Letter from Slim Wolfe
American life – October 2002 – Colorado Central Magazine
Martha,
History teaches that those with the most toys may wind up at the guillotine.
I felt a bit queasy and dizzy as my brain tried to accommodate the shifting scene before my eyes: it rolled, flipped, and flickered at will. Was my face in a paper bag, sniffing cheap model airplane glue from a tube? No, the tube was called a computer, and editor Martha Quillen was attempting to show me where she gets her information. Bah, humbug.

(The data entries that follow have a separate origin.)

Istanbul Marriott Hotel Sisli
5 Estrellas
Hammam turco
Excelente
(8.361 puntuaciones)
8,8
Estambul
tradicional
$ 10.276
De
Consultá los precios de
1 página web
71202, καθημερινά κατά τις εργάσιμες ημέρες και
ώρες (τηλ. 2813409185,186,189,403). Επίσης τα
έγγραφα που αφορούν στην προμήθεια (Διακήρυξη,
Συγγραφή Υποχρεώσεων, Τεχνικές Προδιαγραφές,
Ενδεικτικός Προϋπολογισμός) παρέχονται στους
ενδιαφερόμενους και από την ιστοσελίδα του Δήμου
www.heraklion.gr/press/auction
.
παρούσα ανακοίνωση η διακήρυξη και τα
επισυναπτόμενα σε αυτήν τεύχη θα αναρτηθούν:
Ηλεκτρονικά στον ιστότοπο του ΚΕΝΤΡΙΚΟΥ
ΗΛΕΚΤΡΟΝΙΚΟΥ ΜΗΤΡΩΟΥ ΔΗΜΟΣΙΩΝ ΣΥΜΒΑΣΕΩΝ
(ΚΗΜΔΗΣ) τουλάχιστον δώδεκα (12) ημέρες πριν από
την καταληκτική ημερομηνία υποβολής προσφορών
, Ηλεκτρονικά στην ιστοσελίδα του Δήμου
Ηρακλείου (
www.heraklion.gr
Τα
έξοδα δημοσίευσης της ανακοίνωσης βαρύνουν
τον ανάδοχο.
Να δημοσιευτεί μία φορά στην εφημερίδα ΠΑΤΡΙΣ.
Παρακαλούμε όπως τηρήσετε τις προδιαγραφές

All your facts and all the hue and cry the citizens may raise are unlikely to counterbalance the votes that the citizens cast with their dollars. Would it were otherwise, but we’ve had facts before, and they’ve rarely if ever prevented a war or a scandal. We want airline tickets and dishwashers and cherry-red Blazers and instant housing built from toxic chipboard and better-paved roads and faster search engines, and all of the above by dint of some poor slob’s cheap labor, no pitiful Gandhis with spinning-wheels are we, no m’am, we’ll just borrow more money and require an economy which in turn requires more wars and abuses. It would never cross our minds that life can be lived quite nicely, thank you, without a refrigerator, no power drain, no freon. We’d save the planet but not if it means spoilt milk, we’ll fight cancer when it’s not in a computer-assembly plant overseas.

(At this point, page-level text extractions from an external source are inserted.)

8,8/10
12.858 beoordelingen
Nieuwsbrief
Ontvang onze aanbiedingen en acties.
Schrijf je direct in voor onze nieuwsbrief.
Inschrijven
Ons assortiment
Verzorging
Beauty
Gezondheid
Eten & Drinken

So we’ve got a war between a venomous viper and a clumsy, overstuffed bullock whose been tromping all over the globe for forage. Who’s the villain? Though Paul Martz wrote in these pages that the purpose of war is to incapacitate combatants any way you can, I’d say that is the strategy of soldiers; the purpose of war is to gain economical and egotistical spheres of influence. He’s right; there’s no honor at stake. These were the words of Victor Hugo, describing the Napoleonic wars:
“The words, passive obedience, tell the tale. An army is a strange composite masterpiece, in which strength results from an enormous sum total of utter weakness.”

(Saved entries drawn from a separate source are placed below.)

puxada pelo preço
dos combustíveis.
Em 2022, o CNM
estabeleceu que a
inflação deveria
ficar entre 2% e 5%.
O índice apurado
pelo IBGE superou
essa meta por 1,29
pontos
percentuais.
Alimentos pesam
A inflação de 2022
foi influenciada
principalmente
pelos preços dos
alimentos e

The same could be said for our clumsy bullock of an industrialized world. The villains are those who pull the trigger; whether in defense of Allah, or in defense of Nabisco, it’s still arrogance; it’s still murder; it’s still the result of lies and brainwashing. It remains for the universal soldier and the universal consumer to refuse to be led around by the nose. Your well-informed vote can be thrown out by the Supreme Court, but your corporate behemoths will starve if they can’t graze on your money.